Cervical cancer vaccine needs go-ahead

ANALYSIS: A formal immunisation programme against cancer-causing HPV will raise complex concerns

ANALYSIS:A formal immunisation programme against cancer-causing HPV will raise complex concerns

WITH MINISTER for Health Mary Harney on record as saying she will introduce a HPV/cervical cancer vaccine programme if advised to do so, yesterday's publication of a Health Information and Quality Authority (Hiqa) value-for-money report should pave the way for the early announcement of a formal immunisation programme.

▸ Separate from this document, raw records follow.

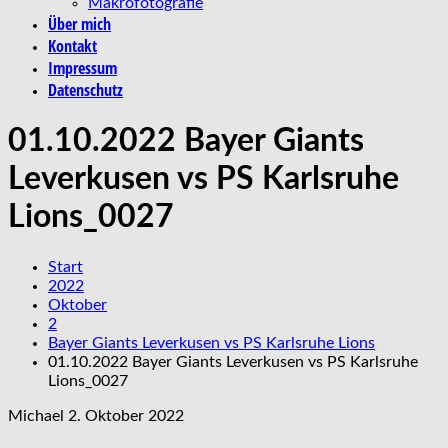
Makrofotografie
Über mich
Kontakt
Impressum
Datenschutz
01.10.2022 Bayer Giants
Leverkusen vs PS Karlsruhe
Lions_0027
Start
2022
Oktober
2
Bayer Giants Leverkusen vs PS Karlsruhe Lions
01.10.2022 Bayer Giants Leverkusen vs PS Karlsruhe
Lions_0027
Michael
2. Oktober 2022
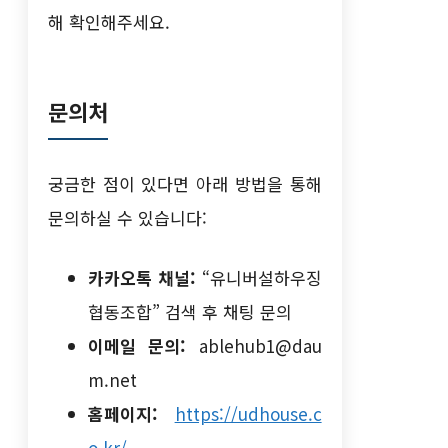
해 확인해주세요.
문의처
궁금한 점이 있다면 아래 방법을 통해
문의하실 수 있습니다:
카카오톡 채널:
“유니버설하우징
협동조합” 검색 후 채팅 문의
이메일 문의:
ablehub1@dau
m.net
홈페이지:
https://udhouse.c
o.kr/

Cervical cancer is caused by certain types of the human papilloma virus (HPV), with evidence of infection found in 99 per cent of women with cervical cancer. Although there are in excess of 200 HPV strains, just a small number are associated with the development of cancer of the cervix. HPV types 16 and 18 are found in almost 70 per cent of cervical cancers, while another five sub-types are responsible for a further 20 per cent of cases. Some non-cancerous HPV types are linked to the presence of warts in the genital area.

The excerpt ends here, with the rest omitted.